▼▼▼

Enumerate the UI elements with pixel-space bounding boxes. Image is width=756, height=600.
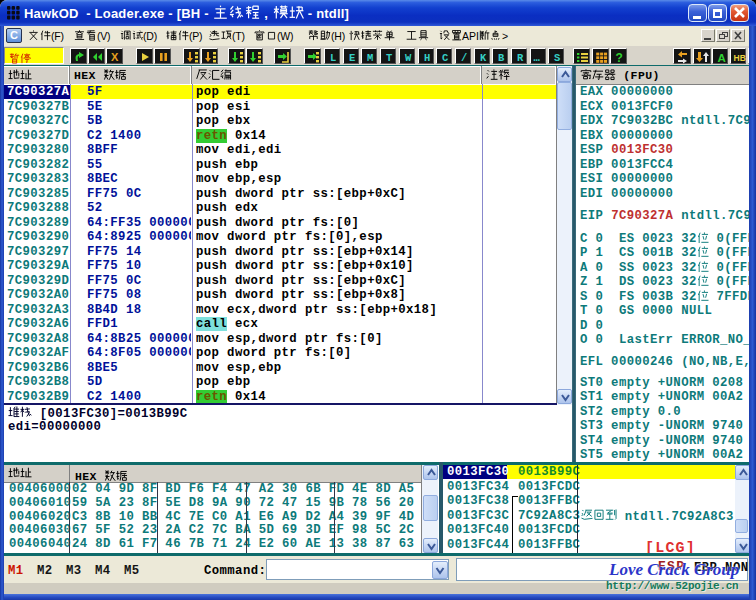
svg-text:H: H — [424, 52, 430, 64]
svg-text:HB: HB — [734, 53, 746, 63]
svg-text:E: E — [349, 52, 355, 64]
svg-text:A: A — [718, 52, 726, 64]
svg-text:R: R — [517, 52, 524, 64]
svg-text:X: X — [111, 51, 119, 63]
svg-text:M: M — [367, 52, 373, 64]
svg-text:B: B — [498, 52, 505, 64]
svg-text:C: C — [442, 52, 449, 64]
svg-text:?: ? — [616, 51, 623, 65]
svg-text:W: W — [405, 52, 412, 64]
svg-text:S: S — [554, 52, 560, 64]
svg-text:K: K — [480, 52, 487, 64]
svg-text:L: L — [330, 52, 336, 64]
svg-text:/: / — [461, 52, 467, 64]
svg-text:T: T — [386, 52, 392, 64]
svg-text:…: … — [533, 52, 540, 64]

▲▲▲

§ Work request
Using the data above, write out every line exactly, leaving the images behind.

§ Output of the exercise
Enumerate the UI elements with pixel-space bounding boxes. Image is width=756, height=600.
svg-text:H: H — [424, 52, 430, 64]
svg-text:HB: HB — [734, 53, 746, 63]
svg-text:E: E — [349, 52, 355, 64]
svg-text:A: A — [718, 52, 726, 64]
svg-text:R: R — [517, 52, 524, 64]
svg-text:X: X — [111, 51, 119, 63]
svg-text:M: M — [367, 52, 373, 64]
svg-text:B: B — [498, 52, 505, 64]
svg-text:C: C — [442, 52, 449, 64]
svg-text:?: ? — [616, 51, 623, 65]
svg-text:W: W — [405, 52, 412, 64]
svg-text:S: S — [554, 52, 560, 64]
svg-text:K: K — [480, 52, 487, 64]
svg-text:L: L — [330, 52, 336, 64]
svg-text:/: / — [461, 52, 467, 64]
svg-text:T: T — [386, 52, 392, 64]
svg-text:…: … — [533, 52, 540, 64]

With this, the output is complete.